Jolt Consulting Group has identified three main success factors to excel in today’s marketplace:
- Exceeding customer expectations
- Investing in service technology
- Focusing on their core competency of service delivery
So why the cut-off of 150 or fewer field technicians? Although this number may appear arbitrary, it’s actually rooted in Jolt Consulting Group’s experience working with service companies of various sizes across 14 different verticals; this number is a reasonable cut-off point for most industries. Additionally, companies at this particular size account for the majority of service providers in the United States. For example, in the mechanical and HVAC service space, 94 percent of companies in the U.S. are 150 technicians and less.[1]
Exceeding Customer Expectations Is Paramount
With the increasingly competitive marketplace and the immense amounts of information customers have at their fingertips, they select, or maintain, a service provider based on a major factor beyond products, services, and pricing…that is customer experience with that particular service provider. Today’s savvy customers require interaction with a service provider that is, simply stated, easy and frictionless.
Adding to this challenge are customer’s elevated expectations including tighter (smaller) appointment windows, updates and notifications of their service event status, and a consistent experience across all channel interactions (web, phone, email, chat, etc.).
Service organizations that embrace and are successful at exceeding customer expectations insulate themselves from competition and achieve superior financial results. An Aberdeen Group[2] study found that best-in-class organizations (top 20 percent) achieved a year over year change of 21.3 percent in customer satisfaction and 45.3 percent in annual company revenues.
Invest In Service Technology
The days of schedule/dispatch boards created in Excel or scribbled on a whiteboard and field technicians filling out paper forms are of a bygone era. Companies that do not invest continually in service technology will find themselves at a significant disadvantage in the future. Why? Because their competition is making these investments and will be better positioned to exceed customer expectations, reduce operational expenses, and scale their service organizations to grow and meet future challenges.
Fortunately, the cost of service software is no longer a barrier to acquisition; smaller service companies, with tighter budgets and less internal IT resources, are increasingly selecting cloud deployments as their preferred alternative—regardless of how the software is ultimately licensed—to reduce the internal hardware and IT infrastructure footprint.
Most service software applications can adequately manage core service delivery chain activities of an organization including call receipt, schedule/dispatch, field technician mobility, and reporting. If selected and implemented correctly, these solutions can provide operational efficiencies and a positive return on investment.
Focus On Your Core Competency Of Service Delivery
Smaller service organizations typically do not have the financial resources to build out internal expertise in all functional areas of their business. These organizations should focus their resources on their core competency of service delivery. Companies are advised to prioritize dollars towards exceeding customer satisfaction and business growth; for example, marketing campaigns plus adding sales and field technician resources are often prioritized over boosting IT infrastructure.

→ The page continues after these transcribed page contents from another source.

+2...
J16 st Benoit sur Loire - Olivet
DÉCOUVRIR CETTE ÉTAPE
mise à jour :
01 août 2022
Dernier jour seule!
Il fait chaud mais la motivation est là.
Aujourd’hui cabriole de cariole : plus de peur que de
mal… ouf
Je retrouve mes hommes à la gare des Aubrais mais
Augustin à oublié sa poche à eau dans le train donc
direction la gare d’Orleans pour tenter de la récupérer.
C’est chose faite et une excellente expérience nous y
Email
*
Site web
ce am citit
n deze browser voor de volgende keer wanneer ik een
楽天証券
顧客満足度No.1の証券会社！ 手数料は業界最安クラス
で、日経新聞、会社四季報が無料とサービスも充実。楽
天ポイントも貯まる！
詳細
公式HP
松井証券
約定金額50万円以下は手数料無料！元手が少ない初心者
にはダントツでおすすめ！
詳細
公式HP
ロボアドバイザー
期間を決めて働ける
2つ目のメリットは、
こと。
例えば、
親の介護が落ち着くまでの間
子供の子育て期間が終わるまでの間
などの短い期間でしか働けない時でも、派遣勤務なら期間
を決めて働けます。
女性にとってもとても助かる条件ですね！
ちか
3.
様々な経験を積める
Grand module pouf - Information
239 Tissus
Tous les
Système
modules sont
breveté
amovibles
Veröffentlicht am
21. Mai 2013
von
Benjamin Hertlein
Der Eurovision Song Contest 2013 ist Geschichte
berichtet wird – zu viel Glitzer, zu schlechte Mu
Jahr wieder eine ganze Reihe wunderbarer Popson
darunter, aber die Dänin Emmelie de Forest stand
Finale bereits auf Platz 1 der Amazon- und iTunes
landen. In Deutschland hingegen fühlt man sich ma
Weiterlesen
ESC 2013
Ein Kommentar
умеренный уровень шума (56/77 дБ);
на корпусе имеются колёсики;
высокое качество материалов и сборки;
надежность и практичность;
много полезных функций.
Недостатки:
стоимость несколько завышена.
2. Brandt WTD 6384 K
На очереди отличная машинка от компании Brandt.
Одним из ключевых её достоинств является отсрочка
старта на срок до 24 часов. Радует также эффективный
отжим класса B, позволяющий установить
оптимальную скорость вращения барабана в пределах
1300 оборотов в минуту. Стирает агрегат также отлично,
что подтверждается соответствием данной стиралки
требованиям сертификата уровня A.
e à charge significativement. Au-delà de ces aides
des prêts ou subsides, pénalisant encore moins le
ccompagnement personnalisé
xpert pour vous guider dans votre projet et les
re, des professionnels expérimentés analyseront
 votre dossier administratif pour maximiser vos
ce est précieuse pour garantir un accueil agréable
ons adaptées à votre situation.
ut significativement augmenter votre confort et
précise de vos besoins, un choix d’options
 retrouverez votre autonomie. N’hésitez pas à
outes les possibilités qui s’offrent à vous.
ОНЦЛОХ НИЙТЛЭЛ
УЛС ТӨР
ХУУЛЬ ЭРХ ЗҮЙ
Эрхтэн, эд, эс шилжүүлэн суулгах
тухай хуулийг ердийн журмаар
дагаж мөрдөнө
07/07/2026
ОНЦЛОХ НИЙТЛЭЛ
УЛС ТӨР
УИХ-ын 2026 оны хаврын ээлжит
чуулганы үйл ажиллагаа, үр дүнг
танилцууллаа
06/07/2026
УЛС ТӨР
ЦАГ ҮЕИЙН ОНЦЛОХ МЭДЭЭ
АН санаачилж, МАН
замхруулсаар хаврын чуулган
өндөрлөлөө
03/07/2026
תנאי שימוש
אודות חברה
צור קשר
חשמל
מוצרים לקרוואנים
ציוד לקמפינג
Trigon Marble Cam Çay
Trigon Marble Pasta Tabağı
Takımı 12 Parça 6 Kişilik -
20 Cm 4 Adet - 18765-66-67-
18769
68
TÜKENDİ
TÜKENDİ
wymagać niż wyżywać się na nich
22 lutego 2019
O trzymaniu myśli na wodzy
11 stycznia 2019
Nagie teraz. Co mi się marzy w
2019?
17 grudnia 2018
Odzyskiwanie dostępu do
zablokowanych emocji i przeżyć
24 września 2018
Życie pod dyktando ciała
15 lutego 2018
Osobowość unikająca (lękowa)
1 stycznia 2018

It is difficult, if not impossible, for smaller companies to gain a competitive advantage by bolstering their IT team when competing against bigger companies with larger and more sophisticated IT infrastructure and resources. However, there are two different roadmaps for a smaller organization to successfully implement an IT strategy.
The first is to select and implement service software that is cloud-based since it will not require internal hardware, infrastructure, and the related internal IT resources to maintain.
The second option is to shift the management, administration and ongoing upgrades of the software to a third party who understands the complexities of both service operations and service technology. Cloud-based solutions allow easy access for third parties to administer, maintain, and enhance the software. The net result is that the service organization maximizes competencies from the service management software and ultimately will impact the level of customer service an organization can deliver, which in today’s marketplace needs to be excellent.
Conclusion
Smaller service organizations not only have the ability to compete but thrive against larger, resource rich companies but they must prioritize their investments and strategies.
In order to be successful, these smaller companies must compete in new and different ways and must focus on a) exceeding customer expectations, b) investing in service technology, and c) focusing on their core competency of service delivery.